What are plastic alternatives?
One alternative the chemical industry is going for is using renewable raw materials as alternatives to their non-renewable counterparts. Another trend is to replace harmful chemicals so that the end product cannot release harmful chemicals. Still – considering that this is a growing market – using renewable alternatives is not an overall solution to the problem. Given that precursors – to make them renewable – have to be extracted from renewable materials – even if it is biological waste – they will be missed somewhere else as a base for food, topsoil, or pasture. Also, the plastic industry will compete with other industries for renewable raw materials, which will make it much more expensive for the industry to keep prices low.
What measures is the industry applying to reduce the impact of plastic on the environment?
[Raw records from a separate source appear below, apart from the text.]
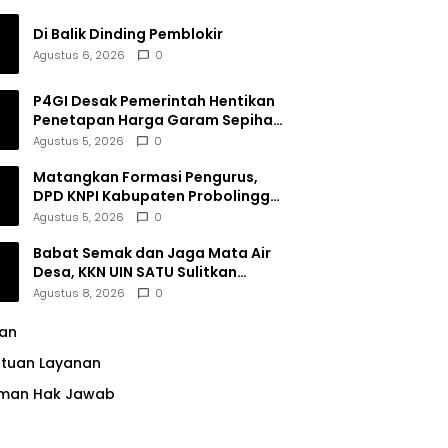
Di Balik Dinding Pemblokir
Agustus 6, 2026
0
P4GI Desak Pemerintah Hentikan
Penetapan Harga Garam Sepihak
oleh Pabrik
Agustus 5, 2026
0
Matangkan Formasi Pengurus,
DPD KNPI Kabupaten Probolinggo
Utamakan Komitmen dan Kinerja
Agustus 5, 2026
0
Babat Semak dan Jaga Mata Air
Desa, KKN UIN SATU Sulitkan
Resiko Pencemaran di Sumber
Agustus 8, 2026
0
Ngumbul
lan
ntuan Layanan
man Hak Jawab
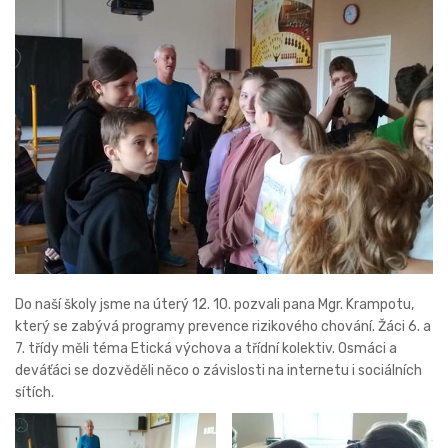
Do naší školy jsme na úterý 12. 10. pozvali pana Mgr. Krampotu,
který se zabývá programy prevence rizikového chování. Žáci 6. a
7. třídy měli téma Etická výchova a třídní kolektiv. Osmáci a
deváťáci se dozvěděli něco o závislosti na internetu i sociálních
sítích.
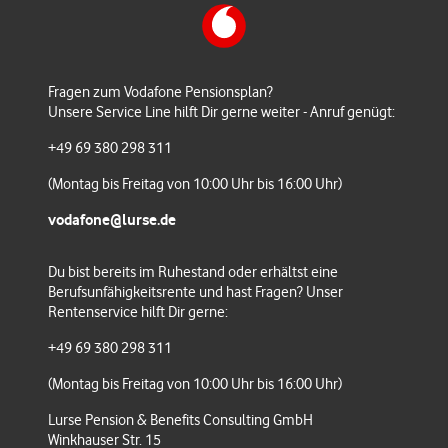
Fragen zum Vodafone Pensionsplan?
Unsere Service Line hilft Dir gerne weiter - Anruf genügt:
+49 69 380 298 311
(Montag bis Freitag von 10:00 Uhr bis 16:00 Uhr)
vodafone@lurse.de
Du bist bereits im Ruhestand oder erhältst eine
Berufsunfähigkeitsrente und hast Fragen? Unser
Rentenservice hilft Dir gerne:
+49 69 380 298 311
(Montag bis Freitag von 10:00 Uhr bis 16:00 Uhr)
Lurse Pension & Benefits Consulting GmbH
Winkhauser Str. 15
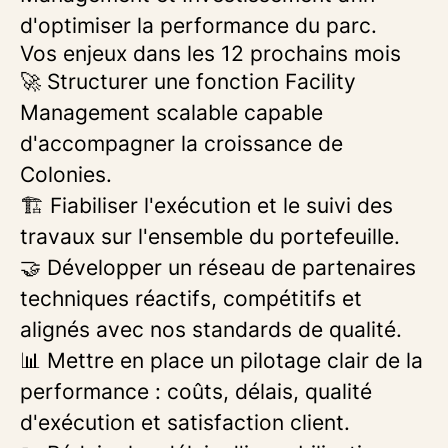
d'optimiser la performance du parc.
Vos enjeux dans les 12 prochains mois
🚀 Structurer une fonction Facility
Management scalable capable
d'accompagner la croissance de
Colonies.
🏗️ Fiabiliser l'exécution et le suivi des
travaux sur l'ensemble du portefeuille.
🤝 Développer un réseau de partenaires
techniques réactifs, compétitifs et
alignés avec nos standards de qualité.
📊 Mettre en place un pilotage clair de la
performance : coûts, délais, qualité
d'exécution et satisfaction client.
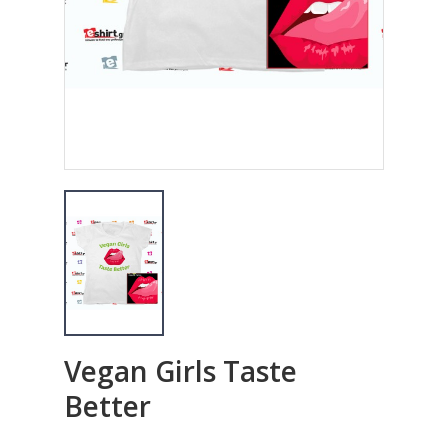
Vegan Girls Taste
Better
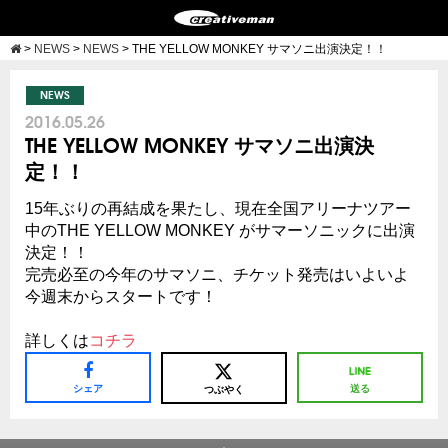
>
NEWS
>
NEWS
>
THE YELLOW MONKEY サマソニ出演決定！！
NEWS
2016.05.26
THE YELLOW MONKEY サマソニ出演決
定！！
15年ぶりの再結成を果たし、現在全国アリーナツアー
中のTHE YELLOW MONKEY がサマーソニックに出演
決定！！
完売必至の今年のサマソニ、チケット発売はいよいよ
今週末からスタートです！
詳しくは
コチラ
シェア
送る
つぶやく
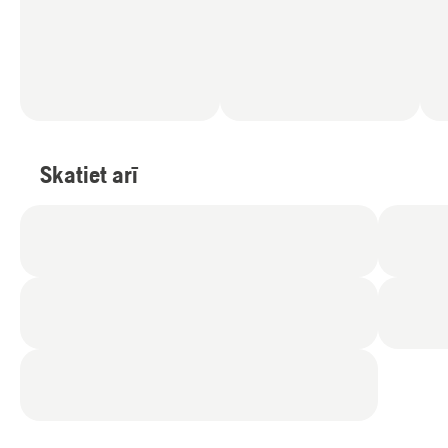
Skatiet arī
There is a growing number of legal requirements for plastic products (especially packaging) for products going into the market. Many companies try to meet these requirements by taking a circular economy approach by enhancing the reusability or recyclability of their products. This can be done by reusable plastic products, enhancing mechanical recyclability, or investing in chemical recycling technologies. While this can extend its lifespan and time of use, it is not long enough to actually help keep the carbon dioxide in the plastic stored for longer than some years. It only shifts the point of time in which the emissions will be released into our environment.
Thus, the plastic industry has a significant responsibility to care for and take action to reduce waste and environmental impact. Although plastic plays an important, sometimes even a key role in our society, on the other hand, it is also misused or used too much. A real reduction will only come by transforming businesses and slowing down plastic usage. One start could be identifying which areas of the business are key to society and which products can be outdated to slow down plastic use. It is clear that expected growth numbers will eat up any enhancements in the products itself, so a real transformation is necessary to meet the set environmental goals.